# Imitation Crab Salad



## deltadude (Dec 20, 2008)

That's right "Imitation" crab salad, why imitation? COST, I can't afford real crab usually, especially if serving a crowd. The below recipe has been a hit for some time for my BBQs, brunches, etc, I even use a spicy version as appetizer dip.

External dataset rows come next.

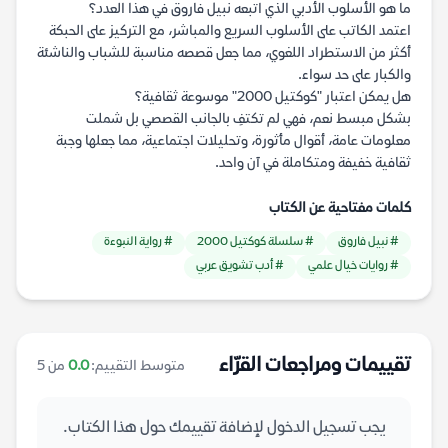
ما هو الأسلوب الأدبي الذي اتبعه نبيل فاروق في هذا العدد؟
اعتمد الكاتب على الأسلوب السريع والمباشر، مع التركيز على الحبكة
أكثر من الاستطراد اللغوي، مما جعل قصصه مناسبة للشباب والناشئة
والكبار على حد سواء.
هل يمكن اعتبار "كوكتيل 2000" موسوعة ثقافية؟
بشكل مبسط نعم، فهي لم تكتفِ بالجانب القصصي بل شملت
معلومات عامة، أقوال مأثورة، وتحليلات اجتماعية، مما جعلها وجبة
ثقافية خفيفة ومتكاملة في آن واحد.
كلمات مفتاحية عن الكتاب
# نبيل فاروق
# سلسلة كوكتيل 2000
# رواية النبوءة
# روايات خيال علمي
# أدب تشويق عربي
تقييمات ومراجعات القرّاء
متوسط التقييم:
0.0
من 5
يجب تسجيل الدخول لإضافة تقييمك حول هذا الكتاب.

1 16oz package of Captain Jac's ( imitation crab) I use this product because it has real "snow crab" mixed with the polluck or whiting, it has slightly more taste than other brands I have tried.
*16 oz Shrimp meat from grocery seafood counter. This is my secret ingredient, it gives the fake snow crab/ salad a briny flavor that is missing without it.
1 cup diced celery
4 or 5 diced green onions
1 to 1.5 tbsp of diced fresh chives
3 sprigs of fresh dill with stems removed fine chopped
2/3 cup quality mayonnaise
1/3 cup sour cream
1/2 fresh squeezed lemon juice, might need to add 2nd half 
1/2 teaspoon dry mustard
1/4 teaspoon salt
1 tsp of Old Bay Seasoning, (start with 1/2 tsp and add to taste)
1 tsp of fresh ground black pepper (again to taste)

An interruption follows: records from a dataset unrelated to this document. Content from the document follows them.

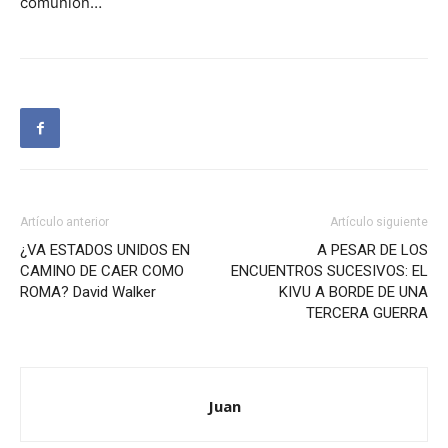
comunión…
Artículo anterior
Artículo siguiente
¿VA ESTADOS UNIDOS EN
A PESAR DE LOS
CAMINO DE CAER COMO
ENCUENTROS SUCESIVOS: EL
ROMA? David Walker
KIVU A BORDE DE UNA
TERCERA GUERRA
Juan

If krab or shrimp pieces are large, break up the pieces
In medium bowl, combine all the ingredients
Toss gently to coat and mix well. 

Adjust according to your tastes........

This is the basic recipe, you can go many ways from here, add heat with either cayenne pepper, or sriracha chill hot sauce, or whatever your favorite hot sauce is.

enjoy


----------



## koukouvagia (Apr 3, 2008)

Sounds like a good recipe.  I also use imitation crab meat a lot, I like to toss it in my salads or just snack on it alone.  When I make crab salad or crab cakes I use imitation crab meat but I also throw in a little bit of real crab meat to satisfy the purist in me.


----------



## pete (Oct 7, 2001)

I have to admit, I have a fondness for imitation crab.  Yes, I prefer King crab legs or jumbo lumb (blue crab) but can't always afford them.  I often buy the "sticks" and dip them in cocktail sauce for a tasty snack.  Your recipe looks good.

Surimi has been around, in Asia, in one form or another for at least a few hundred years.  As I was playing around with Japanese recipes I was surprised by the number of dishes that incorporated surimi into their list of ingredients.


----------